白色的雪花噪点布满了整个屏幕,同时开始不稳定地频闪。
她不能停下,冷汗已经布满了她的脊背。
现在[如影随形]和网络全面断开,它几乎不再有额外的信息来源,这是它最脆弱的时刻,她必须要快。
在它反映过来自己只是虚张声势之前。
“我的好同事,你的好妈妈,还有,”衡念意味深长地说,最好的催化剂——
“某个神秘组织的仪式匕首。”
“你猜猜我会想干什么?猜猜我的报复是什么?”
“你敢——”电流声夹杂着卡带的声音,只可惜它无能为力,被困在机械的躯壳中,甚至连给眼前猖狂的女人一拳都做不到。
“我有什么不敢的!?反正我要死了!”
“不过,和你们这对母子不一样。”
“哈哈哈哈哈哈哈哈!”她大笑,甚至连眼泪都要流出来。
很快,笑声戛然而止,她又恢复了平静:“我死得可干净多了。”
“停下!”它的机械声断断续续,连起又断开,听上去更加诡异,“我让你停下!你还算是人吗?用这种手段?”

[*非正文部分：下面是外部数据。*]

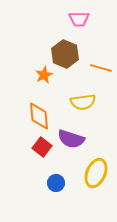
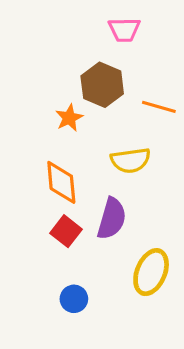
purple semicircle: (71, 139) -> (112, 219), turned -92
blue circle: (56, 183) -> (74, 299), moved

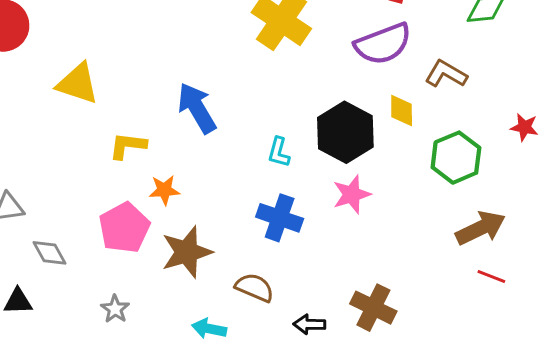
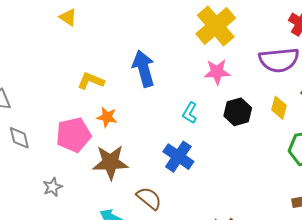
yellow triangle: (78, 84) -> (68, 17), moved, size x0.6
black hexagon: (345, 132) -> (238, 112), size x0.7
pink star: (352, 194) -> (217, 72), moved

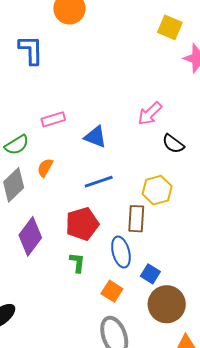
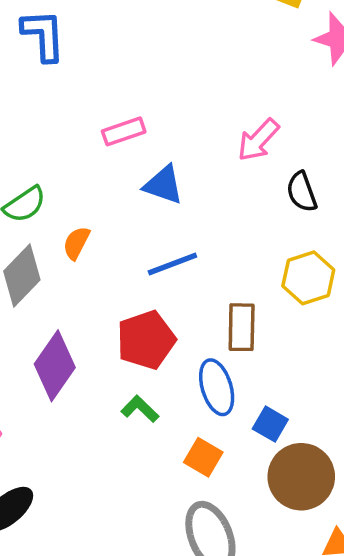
pink rectangle: (53, 119) -> (124, 131), moved
black semicircle: (173, 144) -> (302, 192), turned 35
yellow hexagon: (157, 190) -> (308, 278), moved
green L-shape: (77, 263) -> (140, 409), turned -50

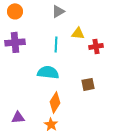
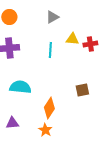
red cross: (96, 46) -> (90, 44), moved
cyan semicircle: (48, 72) -> (20, 87), moved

很好,它没有反驳,而且从它的表现来看,被[窥隙]的匕首杀死的人真的和普通的死亡不一样。
还可以继续施压。
“怪只怪你自己。已经成了怪物还心存侥幸,贪恋人类的情感?反正我也活不了,不如让我来帮你一程?彻底断了你的念想!”
“现在,就让你们母子团聚吧!”
她厉声呵斥,甚至破音,手指按在耳机上:“廖清梨!给我杀了她,用我给你的刀!”